Integrated into the pathway are the pioneering NFCQ Groups. The Independent Review of Foster Care (2018) stated “Professional support to carers is important, but so is peer support, carers often rated it as more important than professional support”. These groups have been developed to recognise the positive impact of peer support, facilitated by trained coordinators they will harness the power of relational reflective work and examine how theory translates to practice, they will enable foster carers to connect and build strong networks in the wider context, including links for respite and vital support from peers who’s expertise, knowledge and experience is grounded in practice.
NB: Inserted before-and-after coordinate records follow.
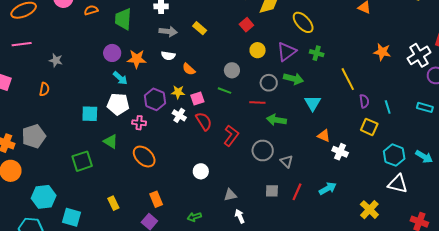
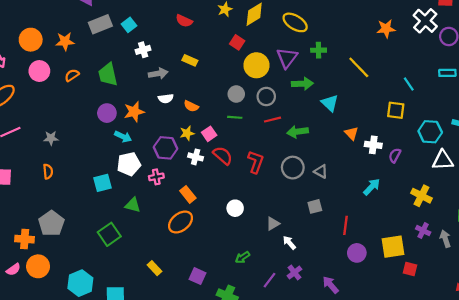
yellow circle: (258, 50) -> (256, 65), size x1.5
gray circle: (269, 83) -> (266, 96), moved
purple semicircle: (364, 101) -> (395, 155), moved, turned -128
orange triangle: (324, 136) -> (352, 133), turned 40
orange ellipse: (144, 157) -> (181, 222), moved, turned -65
red line: (297, 192) -> (345, 225), moved
orange rectangle: (156, 199) -> (188, 194), moved

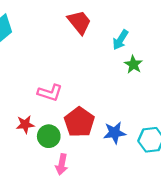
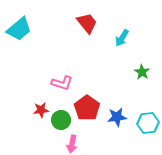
green star: (133, 64) -> (142, 72), moved

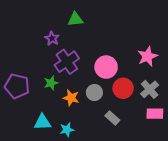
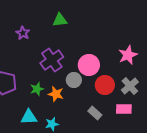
purple star: (52, 38) -> (23, 33), moved
green star: (51, 83) -> (37, 89), moved
gray circle: (94, 93) -> (74, 80), moved
pink rectangle: (155, 114) -> (124, 109), moved

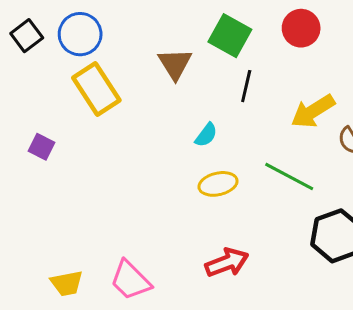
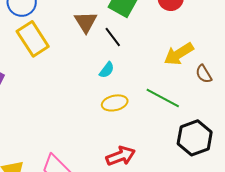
black line: (246, 86) -> (113, 37), moved, turned -50

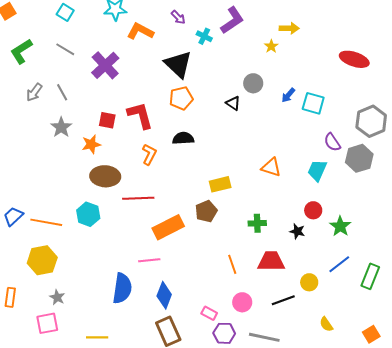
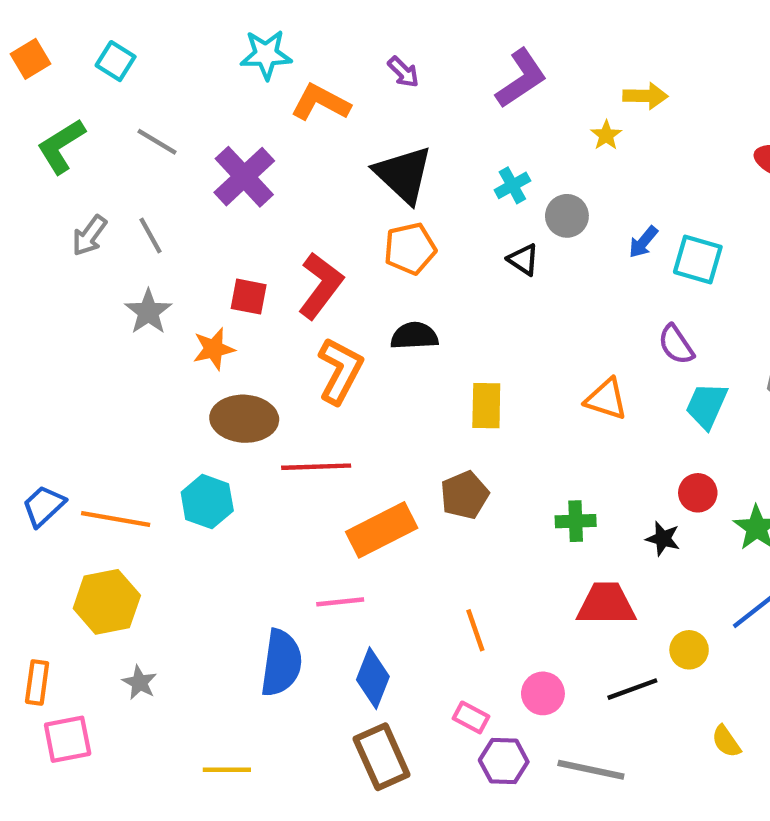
cyan square: (65, 12) -> (116, 61), moved
cyan cross: (204, 36) -> (512, 185), moved, turned 35
red L-shape: (140, 115) -> (321, 286), turned 52
purple semicircle: (332, 142) -> (676, 345), moved
orange L-shape: (149, 154) -> (340, 371), size x1.4
yellow rectangle: (220, 184) -> (486, 406), moved, turned -75
orange line: (232, 264) -> (475, 630), moved
pink square: (47, 323) -> (68, 739), moved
It is often suggested that educating foster carers to a higher standard and treating them professionally would somehow detract from, or change the concept of, the loving fostering family home. However, I and many others argue that foster carers who have a higher degree of education and understanding, specifically around trauma-informed care, will be better equipped to work with the abuse, neglect, separation and loss children have suffered, be better trained to understand the effects of trauma and provide appropriate support and care to help children heal and thrive, it is with these foundations in place that you are then able to build stable loving homes.

Introducing quality education and qualifications can only enhance foster care, not detract from it, and one would have to ask the question; why would you not?